Depuis le début des Jeux olympiques, le Club France fait carton plein. Chaque jour, le pavillon installé au cœur de la Villette accueille 40.000 visiteurs, 25.000 en simultanée. Un réel engouement qui se joue également sur la billetterie. Aucune place n’est désormais disponible jusqu’à la fin de semaine. Si sur place, il est toujours possible d’en acheter, certains se tournent sur les reventes en ligne où les arnaqueurs se sont confortablement installés.
Sur Facebook, le groupe « JO Paris 2024 : Echanges et vente de billets » est fortement ciblé. Parmi les arnaqueurs, un dénommé « Hugo LF » propose des places pour le Club France. Très vite, l’acheteur est redirigé vers WhatsApp. Mais là, le nom change et « Hugo LF » devient « Chloé Lepoul ». Premier détail inquiétant, auquel s’ajoute celui du prix. Les places sont à quinze euros, contre cinq euros sur la billetterie officielle. « C’est parce que je les revends », justifie-t-il. Ou elle, on ne sait plus.
Face à nos plaintes sur la marge à la revente, l’acheteur met très vite fin aux échanges. Mais des internautes expliquent ne pas avoir eu la même chance. « Discussion correcte, présentation des places en capture d’écran », se désole l’un d’eux qui n’a jamais obtenu ses places.
Des fausses catégories de billets
Pour justifier les prix mirobolants par rapport au prix initial, d’autres vendeurs prétextent passer par des billetteries en interne. « C’est parce que c’est une place coupe-file », soutient une des revendeuses qui n’oubliera pas de mettre un peu de pression sur l’acheteur. « Faut faire vite, il n’y a plus de place et beaucoup d’athlètes français viennent aujourd’hui », presse-t-elle par vocal ce lundi.
Ce n’est pas la seule.
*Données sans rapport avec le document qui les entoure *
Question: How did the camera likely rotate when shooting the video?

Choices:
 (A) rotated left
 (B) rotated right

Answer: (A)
Parmi les vendeurs contactés, Alexandra semble pressée dans nos échanges. Une fois la capture d’écran de mails envoyée en guise de preuves d’achat, la fausse vendeuse ne laisse que quelques minutes de réflexion avant de nous appeler plusieurs fois. D’autres encore s’énervent quand on leur demande ces justificatifs d’achat. « Je ne comprends pas ce que vous avez tous à demander ça », se plaint l’une des acheteuses, refusant catégoriquement de montrer patte blanche.
Des reventes qui étonnent Nathalie Péchalat, la présidente du Club France. Certaines personnes comme les membres du Comité national olympique ou les fédérations olympiques ont certes des billets réservés, mais les places ne peuvent pas être revendues. « Ce sont des billets gratuits », souligne Nathalie Péchalat. L’augmentation des prix, elle, étonne la boss du pavillon français. « Oh », réagit-elle à notre annonce. « Ça veut dire que c’est du marché noir, ce n’est pas cool. Ce n’est pas la politique. On a fait un tarif le plus accessible exprès ».
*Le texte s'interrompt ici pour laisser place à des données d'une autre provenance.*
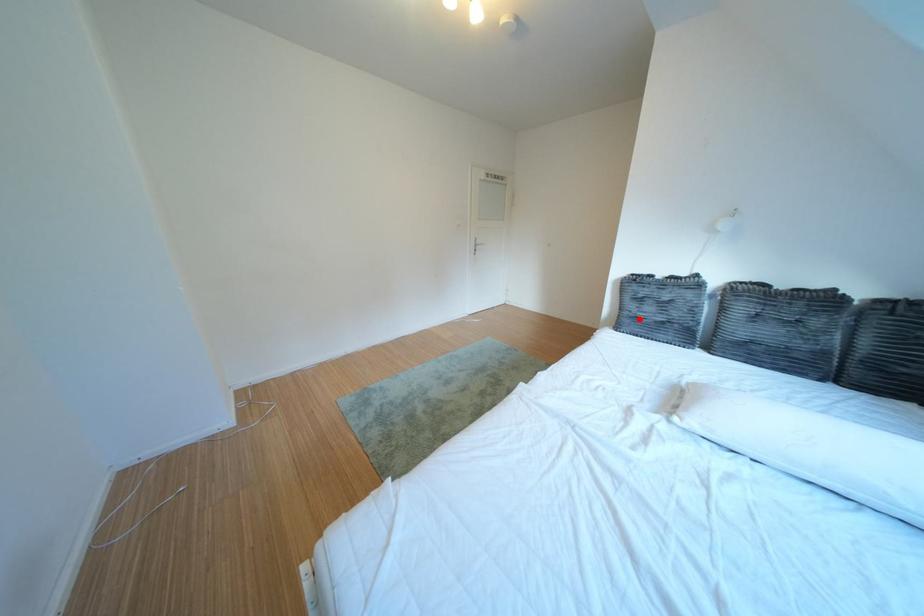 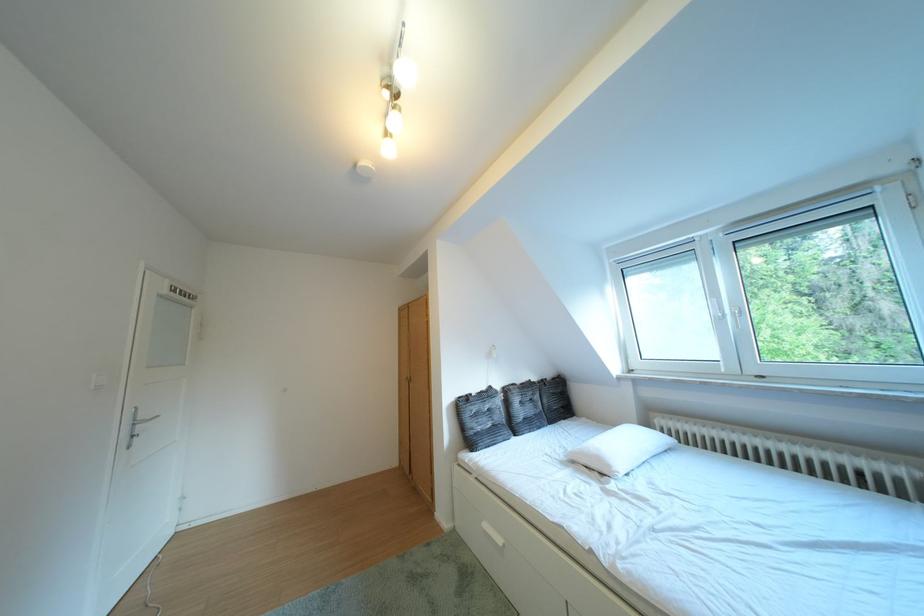 Question: I am providing you with two images of the same scene from different viewpoints. A red point is shown in image1. For the corresponding object point in image2, is it positioned nearer or farther from the camera?

Choices:
 (A) Nearer
 (B) Farther

Answer: (B)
Plusieurs affaires déjà annoncées
Comme pour les billets d’entrée pour le Club France, les reventes pour les épreuves sont également ciblées par les arnaqueurs. Pour beaucoup d’internautes, c’est la désillusion. « Beaucoup de faux profils ici. Certains s’expriment correctement mais quand tu demandes une capture d’écran, tu n’as plus de nouvelles. La carte d’identité, c’est pareil. Ça n’empêche que tu peux te faire avoir », fustige Noëlle. « Il n’y a quasiment que des arnaqueurs », renchérit Fabienne.
Début août, la Sous-direction des affaires économiques et financières (SDAEF) a annoncé se saisir de six affaires d’escroquerie liées à la billetterie des JO. Parmi les plaintes, un homme de 24 ans s’est fait avoir pour des places au château de Versailles. Comme beaucoup d’acheteurs escroqués, il a été « mis en confiance », explique la police. Mais après le virement de 160 euros par Paylib, l’homme n’a jamais reçu ses places.
Notre dossier JO 2024Pour rappel, les billets officiels pour les épreuves sont vendus par QR code dit « dynamique » qui apparaît entièrement que quelques heures avant le jour J. Le billet ne peut être transmis ni par mail, ni par papier et n’apparaît pas si on prend une capture d’écran.